Urquiola Manipulates Stone with Marblelous & Macrosterias

I don’t know what Patricia Urquiola has been experimenting with that’s given her such hallucinatory visions, but her creations in marble are playing with scale in marvelous ways. In 2009, she designed the Marblelous installation presented by Interni Design Energies and Marmomacc Verona Fiere, which portrayed an enchanted garden in the vein of Alice in Wonderland. Realized by four Italian stone companies–Budri, Marsotto, Testi Fratelli, and Grassi Pietre–Marbelous is “an oversize enchanted garden…where natural materials like marble, stone and onyx disport themselves in a splendour of pale and dark, light and shadow, bas-relief and shadow, gap and solid.” Arranged on a “grillage,” the marble pieces are “served to the public on an embroidered tray,” offering larger-than-life vases and overturned cups–a disturbed tea party for Brobdingnagians (or for the giant Alice after she’s eaten from the mushroom). Measuring approximately 19′ 8″ x 21′ 3″, Marblelous is big enough to seem imposing, yet small enough to recreate a miniature world–a topsy turvy tableau vivant of some fantastic, faraway land where “bowls aspire to become tanks.”
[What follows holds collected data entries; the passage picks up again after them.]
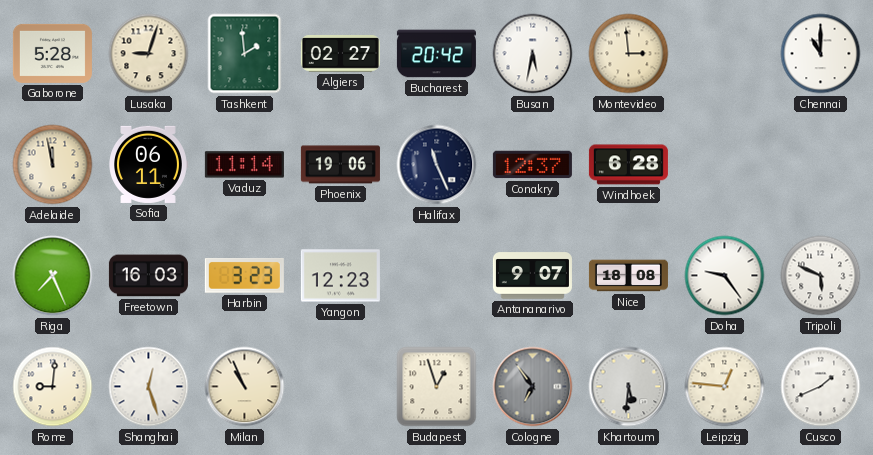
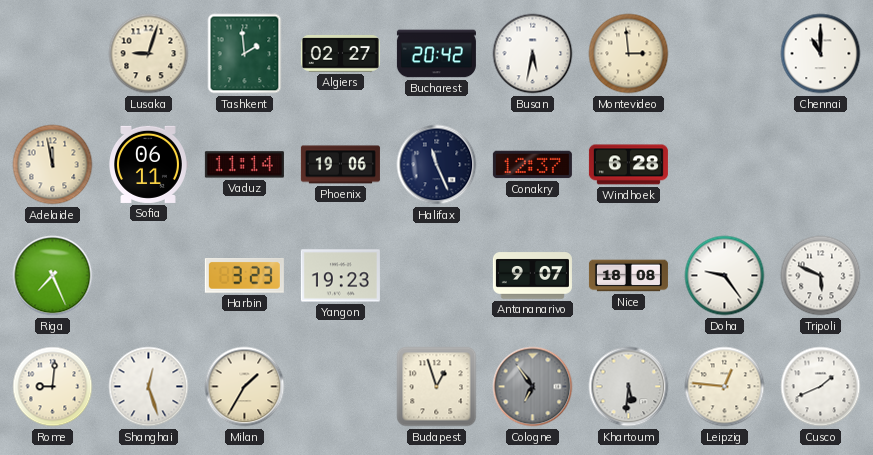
Gaborone: 5:28 -> none
Freetown: 16:03 -> none
Yangon: 12:23 -> 19:23
Milan: 10:56 -> 1:35
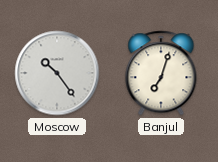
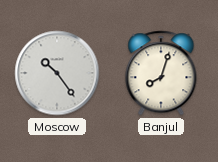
Banjul: 7:03 -> 8:03
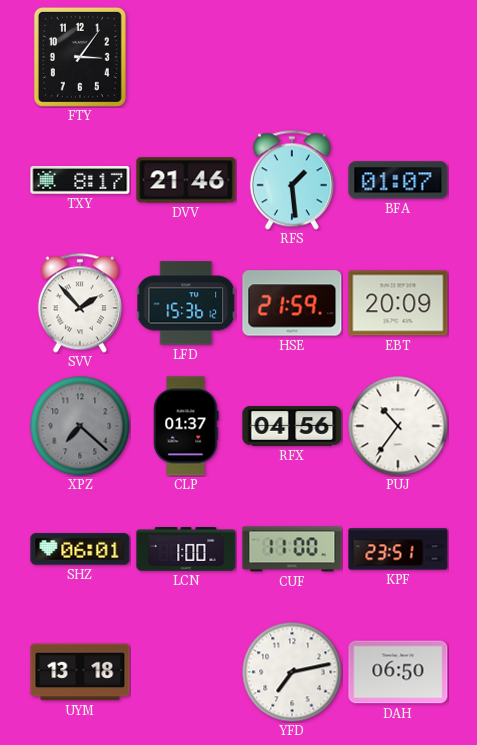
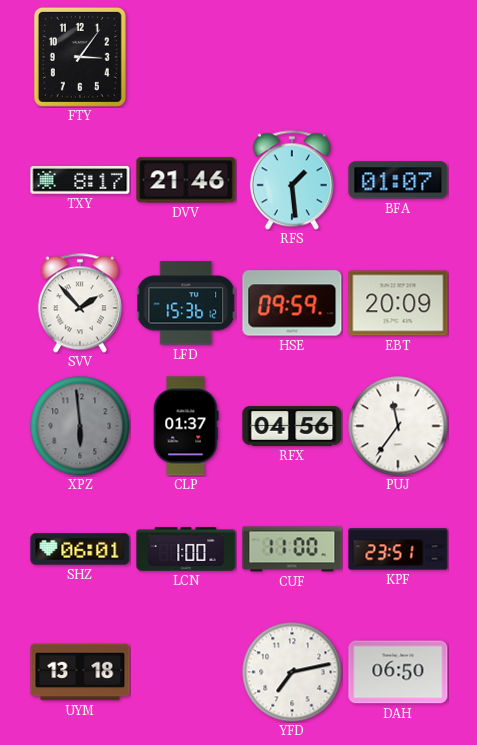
HSE: 21:59 -> 09:59
XPZ: 7:22 -> 5:59
PUJ: 10:36 -> 11:36
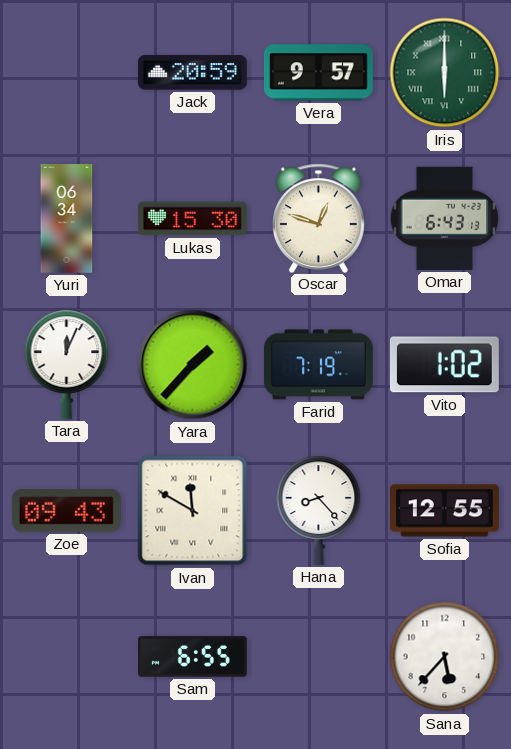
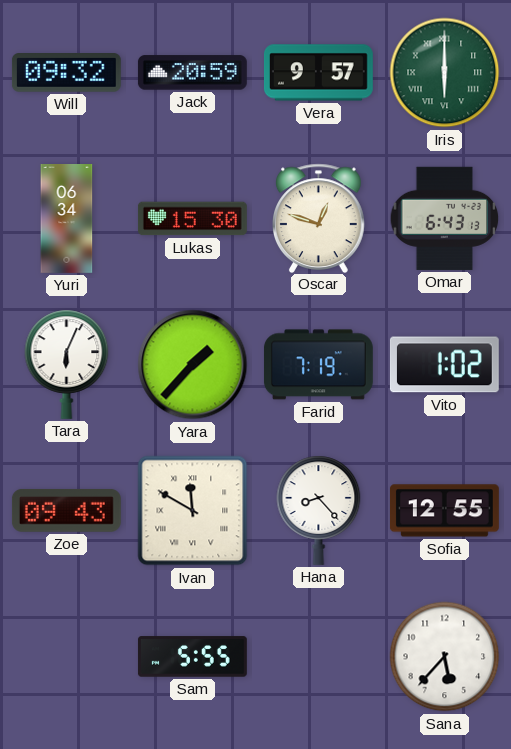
Will: none -> 09:32
Tara: 12:04 -> 6:04
Sam: 6:55 -> 5:55
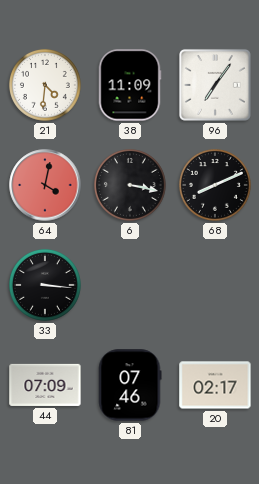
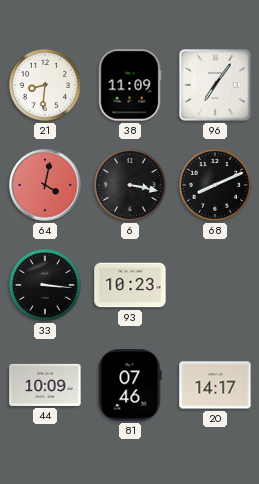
21: 4:31 -> 8:31
93: none -> 10:23
44: 07:09 -> 10:09
20: 02:17 -> 14:17
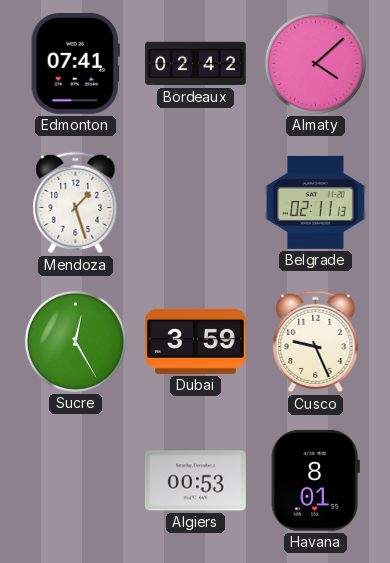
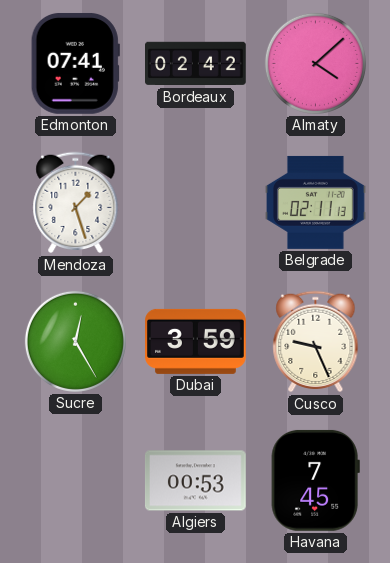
Havana: 8:01 -> 7:45
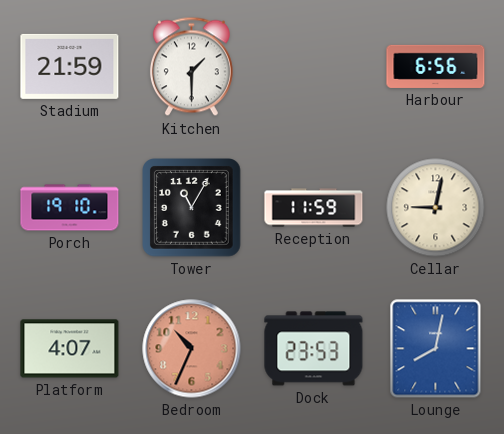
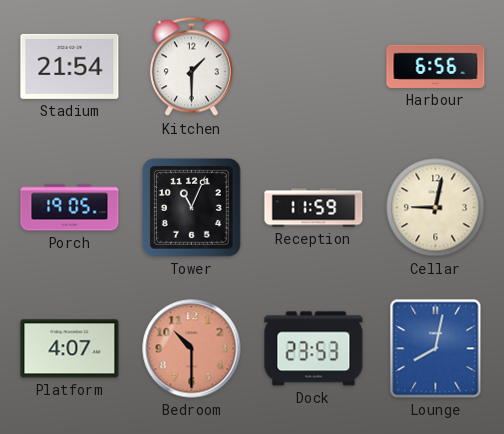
Stadium: 21:59 -> 21:54
Porch: 19:10 -> 19:05
Tower: 11:05 -> 11:04
Bedroom: 10:34 -> 10:30
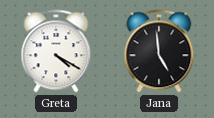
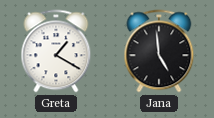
Greta: 4:20 -> 1:20
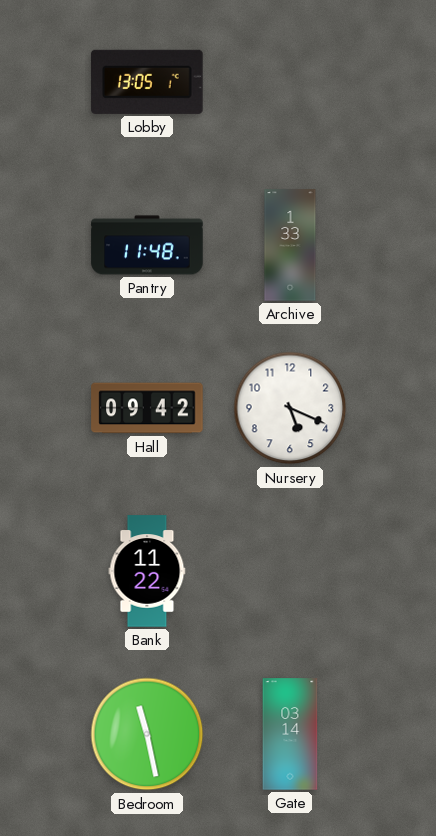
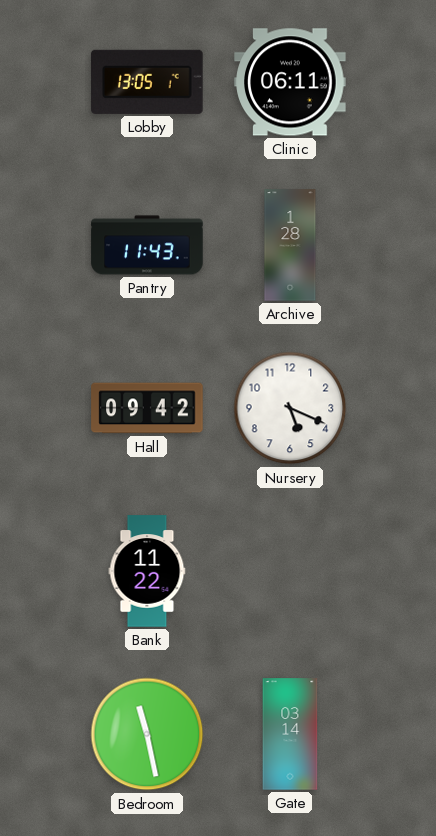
Clinic: none -> 06:11
Pantry: 11:48 -> 11:43
Archive: 1:33 -> 1:28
Marbelous. Designed by Patricia Urquiola.

Urquiola Manipulates Stone with Marblelous & MacrosteriasUrquiola Manipulates Stone with Marblelous & MacrosteriasUrquiola Manipulates Stone with Marblelous & MacrosteriasUrquiola Manipulates Stone with Marblelous & Macrosterias

After the success of Marblelous, Urquiola has tried her hand at marble once again with Macrosterias for Burdi. This time she is shrinking everything to the microscopic level, something she also did for her Cintas Carpet. Macrosterias freezes micro-organisms in marble like fossilized insects enshrined in amber. The living structures, invisible to the naked eye, are inlaid on a carpet of Sivec white marble–the exponential enlargement brings to life a “digital-biological microcosm.” Over 12 metres long and incorporating more than 30 types of marble and onyx in finely wrought constructions and inlays, Macrosterias highlights the possibilities of the material. Urquiola recounts: “When I sent in some drawings, I thought, ‘No, they'll never manage these,’–and now here they are. And this is wonderful.”